Bitcoin had a few things going for it - the whitepaper is concise and well-explained, in perfect academic prose and typeset in LaTEX, which lends it an air of credibility. It came with an implementation, so hackers could experiment with it immediately, plus it sort of has implicit libertarian anti-government undertones, both of which encouraged follow-on blog posts.

Once the ball got rolling, another kind of heuristic took over - the money heuristic. People put money into the thing, which made other people go "oh look at how much money they put in, this is a real serious investment thing!" and put in their money, in a sick feedback loop that continues to this day...


> Not one of those other papers dug into the content (or understood it) enough to question it, and/or raise the alarm bells.

Quite the opposite, the article itself found out that many of them did question it (and quotes three such researchers), however, "raising the alarm bells" and disputing such claims requires exceptional diligence (more than the original article did) and lots of thankless work (like Nick Brown and his two collaborators did) that's not likely to be rewarded (you'd be lucky if you can even get it published in an appropriate venue); so they quite reasonably went on with their own research agendas instead of letting their actual work languish while doing a debunking campaign.


Science can only be as good as the people doing it.

The problem is that most papers, especially on very complicated topics, are not science and just serve the purpose of proving a point or helping someone's career.

Even without taking easy jabs at psychology (you would need full brain understanding of its inner workings and evolution over a lifetime, to have a 100% clear picture of what's happening - we probably have 0.0001% - it's all based on observations and interpretations), the reproducibility crisis is affecting a lot of areas.

Hopefully with more time and more people getting involved in the field, we'll get more and more science.

If I think about nutrition / fitness, between 40-20 years ago and now we made great progress: we went from "Fats are bad and make you fat" (pure propaganda to sell processed sugars), "BULK on a 4000 diet" to any video of Jeff Nippard quoting incredibly detailed studies about minutiae of nutrition and building muscle.


The journal publishers (similar to FB et al) are commercial entities designed to make money from desperate academics trying to publish.
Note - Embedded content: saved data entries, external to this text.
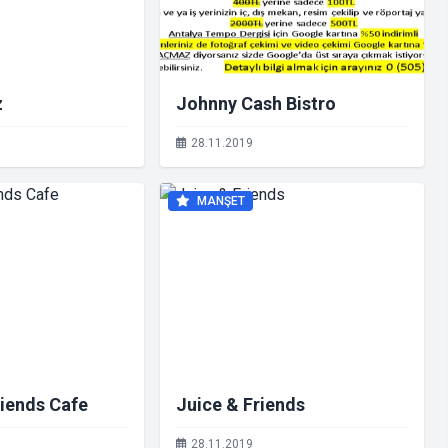
z
Johnny Cash Bistro
28.11.2019
MANŞET
riends Cafe
Juice & Friends
28.11.2019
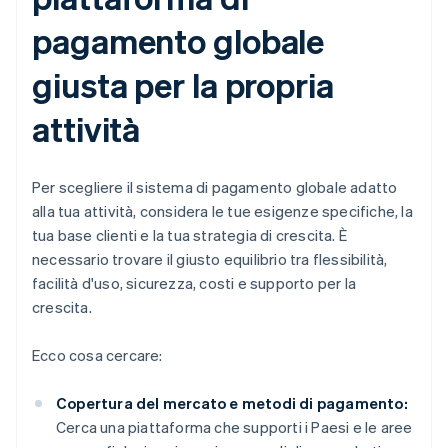
pagamento globale
giusta per la propria
attività
Per scegliere il sistema di pagamento globale adatto
alla tua attività, considera le tue esigenze specifiche, la
tua base clienti e la tua strategia di crescita. È
necessario trovare il giusto equilibrio tra flessibilità,
facilità d'uso, sicurezza, costi e supporto per la
crescita.
Ecco cosa cercare:
Copertura del mercato e metodi di pagamento:
Cerca una piattaforma che supporti i Paesi e le aree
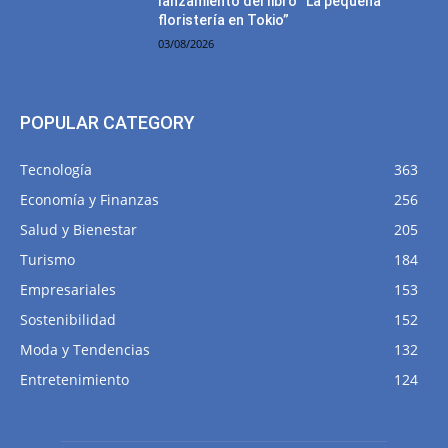
lanzamiento del libro “La pequeña
floristería en Tokio”
03/08/2026
POPULAR CATEGORY
Tecnología
363
Economía y Finanzas
256
Salud y Bienestar
205
Turismo
184
Empresariales
153
Sostenibilidad
152
Moda y Tendencias
132
Entretenimiento
124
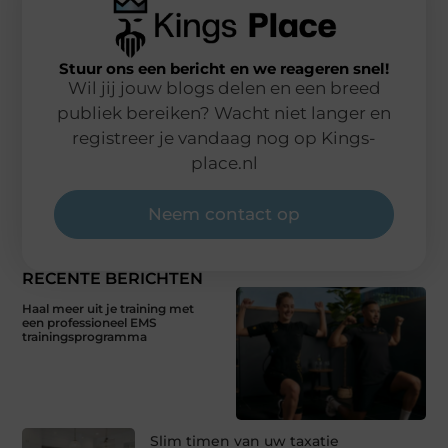
Stuur ons een bericht en we reageren snel!
Wil jij jouw blogs delen en een breed
publiek bereiken? Wacht niet langer en
registreer je vandaag nog op Kings-
place.nl
Neem contact op
RECENTE BERICHTEN
Haal meer uit je training met
een professioneel EMS
trainingsprogramma
Slim timen van uw taxatie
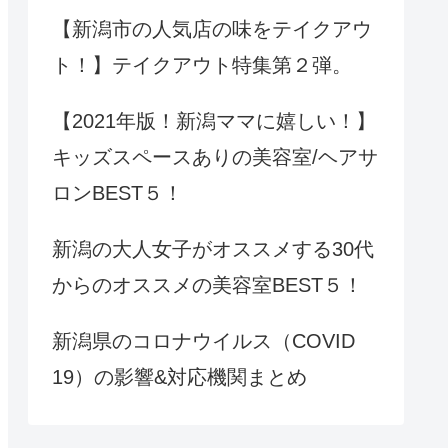
【新潟市の人気店の味をテイクアウ
ト！】テイクアウト特集第２弾。
【2021年版！新潟ママに嬉しい！】
キッズスペースありの美容室/ヘアサ
ロンBEST５！
新潟の大人女子がオススメする30代
からのオススメの美容室BEST５！
新潟県のコロナウイルス（COVID
19）の影響&対応機関まとめ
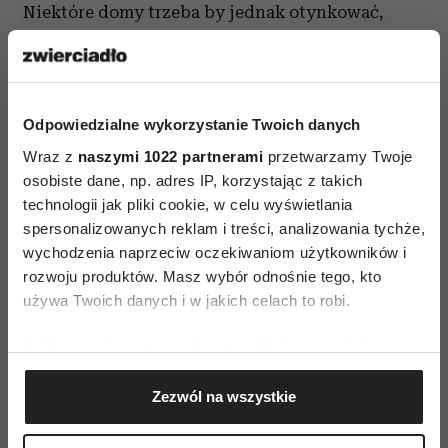
Niektóre domy trzeba by jednak otynkować,
z czego dużą część taką ilością tynku, żeby nadać
zdobyczom polskiej architektury jakikolwiek
kształt.
Odpowiedzialne wykorzystanie Twoich danych
Kiedy zaś pomyślałem o wyzwolonych
Wraz z
naszymi 1022 partnerami
przetwarzamy Twoje
feministkach, które nie zechcą rodzić polskich
osobiste dane, np. adres IP, korzystając z takich
dzieci, o dzikich hordach kolorowej imigracji,
technologii jak pliki cookie, w celu wyświetlania
spersonalizowanych reklam i treści, analizowania tychże,
która zaleje nasze polskie fabryki, stocznie
wychodzenia naprzeciw oczekiwaniom użytkowników i
i kopalnie, o tym, że być może po takim fakcie
rozwoju produktów. Masz wybór odnośnie tego, kto
Polak będzie musiał czytać od prawej do lewej,
używa Twoich danych i w jakich celach to robi.
jak, nie przymierzając, jakiś Żyd czy inny Arab,
a w końcu o tradycyjnych polskich weselach po
Jeśli wyrazisz na to zgodę, chcielibyśmy również:
homoseksualnych ślubach, doszedłem do
Gromadzić dane dotyczące Twojej lokalizacji
Zezwól na wszystkie
geograficznej z dokładnością nawet do kilku metrów
wniosku, że nasz biedny statystyczny Kowalski,
Identyfikować Twoje urządzenie, aktywnie
w swoim zatynkowanym domu, z europaletą
analizując charakteryzującego je zbiory danych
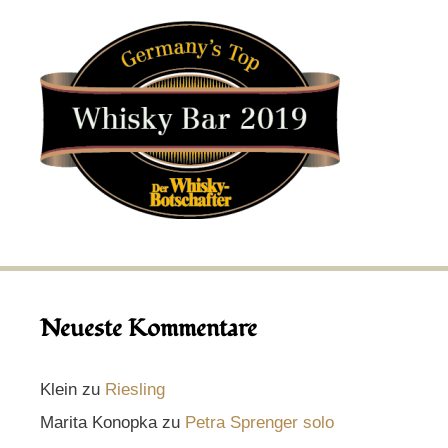
Neueste Kommentare
Klein
zu
Riesling
Marita Konopka
zu
Petra Sprenger solo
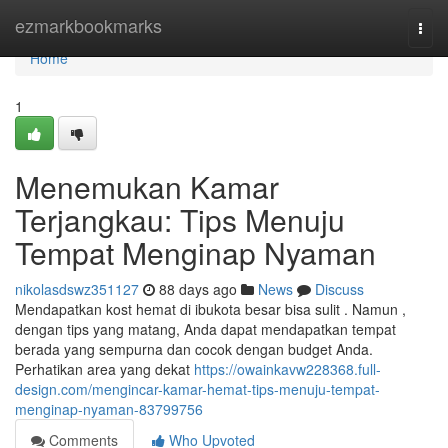
Home
ezmarkbookmarks
Togg
navi
Home
1
Menemukan Kamar
Terjangkau: Tips Menuju
Tempat Menginap Nyaman
nikolasdswz351127
88 days ago
News
Discuss
Mendapatkan kost hemat di ibukota besar bisa sulit . Namun ,
dengan tips yang matang, Anda dapat mendapatkan tempat
berada yang sempurna dan cocok dengan budget Anda.
Perhatikan area yang dekat
https://owainkavw228368.full-
design.com/mengincar-kamar-hemat-tips-menuju-tempat-
menginap-nyaman-83799756
Comments
Who Upvoted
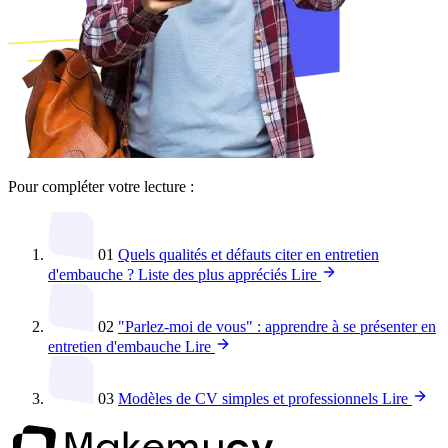
Pour compléter votre lecture :
01
Quels qualités et défauts citer en entretien
d'embauche ? Liste des plus appréciés
Lire
02
"Parlez-moi de vous" : apprendre à se présenter en
entretien d'embauche
Lire
03
Modèles de CV simples et professionnels
Lire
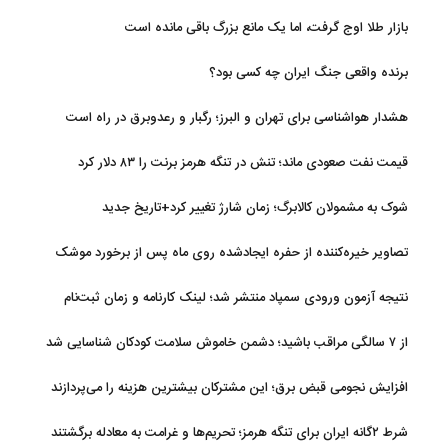
بازار طلا اوج گرفت، اما یک مانع بزرگ باقی مانده است
برنده واقعی جنگ ایران چه کسی بود؟
هشدار هواشناسی برای تهران و البرز؛ رگبار و رعدوبرق در راه است
قیمت نفت صعودی ماند؛ تنش در تنگه هرمز برنت را ۸۳ دلار کرد
شوک به مشمولان کالابرگ؛ زمان شارژ تغییر کرد+تاریخ جدید
تصاویر خیره‌کننده از حفره ایجادشده روی ماه پس از برخورد موشک
فالکون ۹
نتیجه آزمون ورودی سمپاد منتشر شد؛ لینک کارنامه و زمان ثبت‌نام
از ۷ سالگی مراقب باشید؛ دشمن خاموش سلامت کودکان شناسایی شد
افزایش نجومی قبض برق؛ این مشترکان بیشترین هزینه را می‌پردازند
شرط ۲گانه ایران برای تنگه هرمز؛ تحریم‌ها و غرامت به معادله برگشتند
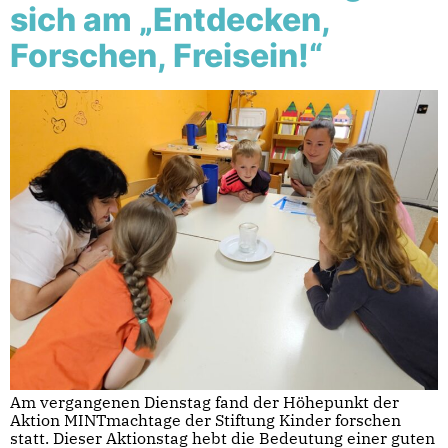
sich am „Entdecken,
Forschen, Freisein!“
Am vergangenen Dienstag fand der Höhepunkt der
Aktion MINTmachtage der Stiftung Kinder forschen
statt. Dieser Aktionstag hebt die Bedeutung einer guten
They thrive on novelty and readership, but also "respect" (rather than ads and "engagement") from not having their occasionally outrageous papers questioned. Sometimes to stoke or avoid scandal and increase readership they might include a debunking paper, but it's important to remember these are not bought by individuals but by departments who won't stock "less respected" journals.

Now, if perhaps there were a respected public psychology paper service like psyarXive at the time that might have made things slightly better.

https://psyarxiv.com/


I'm not sure I agree. In his own words, he had to ship around for a respected authority so that it would be taken seriously.
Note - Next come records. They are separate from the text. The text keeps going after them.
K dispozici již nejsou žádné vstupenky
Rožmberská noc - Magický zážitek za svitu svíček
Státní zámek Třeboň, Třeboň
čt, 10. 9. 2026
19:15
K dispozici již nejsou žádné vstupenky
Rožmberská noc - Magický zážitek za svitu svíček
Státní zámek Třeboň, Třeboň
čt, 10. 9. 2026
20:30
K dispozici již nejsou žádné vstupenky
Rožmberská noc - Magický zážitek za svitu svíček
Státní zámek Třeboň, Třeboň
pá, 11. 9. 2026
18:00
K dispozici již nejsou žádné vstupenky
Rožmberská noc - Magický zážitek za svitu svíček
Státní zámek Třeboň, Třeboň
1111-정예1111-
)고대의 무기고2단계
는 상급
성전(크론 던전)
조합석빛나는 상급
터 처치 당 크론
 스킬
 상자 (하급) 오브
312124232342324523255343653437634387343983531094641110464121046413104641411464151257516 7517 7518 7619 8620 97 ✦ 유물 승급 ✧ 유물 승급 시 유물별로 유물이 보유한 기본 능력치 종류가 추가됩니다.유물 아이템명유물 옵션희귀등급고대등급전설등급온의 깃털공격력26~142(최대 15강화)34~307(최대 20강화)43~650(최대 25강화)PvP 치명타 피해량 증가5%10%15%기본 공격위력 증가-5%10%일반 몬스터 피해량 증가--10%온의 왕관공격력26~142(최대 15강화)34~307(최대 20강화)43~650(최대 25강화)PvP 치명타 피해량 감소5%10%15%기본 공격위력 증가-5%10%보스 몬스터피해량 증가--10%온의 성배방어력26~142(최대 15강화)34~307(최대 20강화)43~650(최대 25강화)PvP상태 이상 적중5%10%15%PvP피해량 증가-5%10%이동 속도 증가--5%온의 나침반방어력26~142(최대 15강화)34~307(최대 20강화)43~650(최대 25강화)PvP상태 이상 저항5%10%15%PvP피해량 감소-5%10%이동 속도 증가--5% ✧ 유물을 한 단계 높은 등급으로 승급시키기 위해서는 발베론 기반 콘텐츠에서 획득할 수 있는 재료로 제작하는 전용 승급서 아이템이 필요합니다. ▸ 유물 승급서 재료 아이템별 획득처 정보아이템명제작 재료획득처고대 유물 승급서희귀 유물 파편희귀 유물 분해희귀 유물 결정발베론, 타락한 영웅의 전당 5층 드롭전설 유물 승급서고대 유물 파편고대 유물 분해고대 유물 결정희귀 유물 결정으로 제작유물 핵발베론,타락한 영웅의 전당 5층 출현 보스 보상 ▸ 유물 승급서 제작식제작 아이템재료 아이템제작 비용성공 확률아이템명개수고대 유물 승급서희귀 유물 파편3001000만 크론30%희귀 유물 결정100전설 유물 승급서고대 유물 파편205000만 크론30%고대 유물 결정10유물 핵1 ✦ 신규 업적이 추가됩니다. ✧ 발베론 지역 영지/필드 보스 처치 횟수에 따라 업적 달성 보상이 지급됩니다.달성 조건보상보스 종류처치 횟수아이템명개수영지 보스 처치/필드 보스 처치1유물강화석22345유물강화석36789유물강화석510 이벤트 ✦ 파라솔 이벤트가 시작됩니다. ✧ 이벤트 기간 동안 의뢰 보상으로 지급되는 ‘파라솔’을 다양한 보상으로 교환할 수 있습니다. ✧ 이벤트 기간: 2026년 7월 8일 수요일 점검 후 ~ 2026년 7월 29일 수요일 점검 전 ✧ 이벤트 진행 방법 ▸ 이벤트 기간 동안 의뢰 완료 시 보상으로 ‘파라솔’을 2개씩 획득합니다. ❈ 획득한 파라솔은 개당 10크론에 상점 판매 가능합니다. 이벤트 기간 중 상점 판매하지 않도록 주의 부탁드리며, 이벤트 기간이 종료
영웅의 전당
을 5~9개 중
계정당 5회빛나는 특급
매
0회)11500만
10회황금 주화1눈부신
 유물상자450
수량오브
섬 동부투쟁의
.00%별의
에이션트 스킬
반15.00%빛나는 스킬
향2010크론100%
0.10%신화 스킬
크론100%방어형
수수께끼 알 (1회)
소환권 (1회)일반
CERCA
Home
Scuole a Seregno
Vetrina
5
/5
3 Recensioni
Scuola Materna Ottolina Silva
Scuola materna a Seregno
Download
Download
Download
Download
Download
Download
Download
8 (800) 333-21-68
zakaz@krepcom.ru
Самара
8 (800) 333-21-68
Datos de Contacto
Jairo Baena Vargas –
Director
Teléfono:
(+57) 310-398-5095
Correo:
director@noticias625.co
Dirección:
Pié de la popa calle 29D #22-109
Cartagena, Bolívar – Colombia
I don't see how that contradicts the person you are replying to. Ze is saying there is a path to contradicting established science. Ze didn't say that it was easy, or that it didn't involve working with people who are in "the establishment" - just that jumping on podcasts and talk shows and spouting off as an outsider with no credibility isn't the best way.


That probably depends on your goals.

If your goal is to try and reform from within then sure, spending months waiting for BS replies from journals is the best/only way.
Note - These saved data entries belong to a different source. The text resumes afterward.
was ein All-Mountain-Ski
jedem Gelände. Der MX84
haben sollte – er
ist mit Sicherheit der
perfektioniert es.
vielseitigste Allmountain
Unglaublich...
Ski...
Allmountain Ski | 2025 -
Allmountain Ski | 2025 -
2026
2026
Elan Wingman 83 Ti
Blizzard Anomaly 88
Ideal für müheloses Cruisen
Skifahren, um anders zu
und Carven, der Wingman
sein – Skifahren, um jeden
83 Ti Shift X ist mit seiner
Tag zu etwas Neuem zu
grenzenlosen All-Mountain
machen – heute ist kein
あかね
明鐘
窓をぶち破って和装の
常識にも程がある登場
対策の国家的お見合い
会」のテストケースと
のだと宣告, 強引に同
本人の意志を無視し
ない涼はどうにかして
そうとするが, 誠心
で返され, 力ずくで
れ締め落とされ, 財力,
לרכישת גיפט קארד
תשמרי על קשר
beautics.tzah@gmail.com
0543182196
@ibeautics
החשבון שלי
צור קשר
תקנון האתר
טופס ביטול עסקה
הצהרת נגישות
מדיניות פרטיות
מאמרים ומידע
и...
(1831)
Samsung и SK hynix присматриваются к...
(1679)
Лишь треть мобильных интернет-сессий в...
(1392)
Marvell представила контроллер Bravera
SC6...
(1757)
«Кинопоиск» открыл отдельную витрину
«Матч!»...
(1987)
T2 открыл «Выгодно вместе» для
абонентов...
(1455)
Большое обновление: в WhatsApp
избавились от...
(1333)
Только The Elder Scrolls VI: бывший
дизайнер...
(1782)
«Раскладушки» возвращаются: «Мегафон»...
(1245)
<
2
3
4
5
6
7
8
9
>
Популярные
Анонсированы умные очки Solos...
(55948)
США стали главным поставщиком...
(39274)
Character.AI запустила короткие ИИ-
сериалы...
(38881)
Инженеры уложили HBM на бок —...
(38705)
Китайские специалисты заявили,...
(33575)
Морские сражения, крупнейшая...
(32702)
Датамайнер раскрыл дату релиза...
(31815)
If your goal is to spread the word that psychology is unreliable and you don't care much about what psychologists themselves think, then podcasts and talk shows are a far more effective strategy.

Psychology isn't really a very harmful field - bad claims in psychology mean maybe some people waste time on a useless self help method, or don't get proper psychiatry when maybe they should. But a lot of low level damage still adds up, and there's a lot of people who listen to psychologists. If you go the media (NB: which is what Brown is doing here), then you can potentially have a more positive impact on balance.


is it a path or is this case a fluke? that's the question.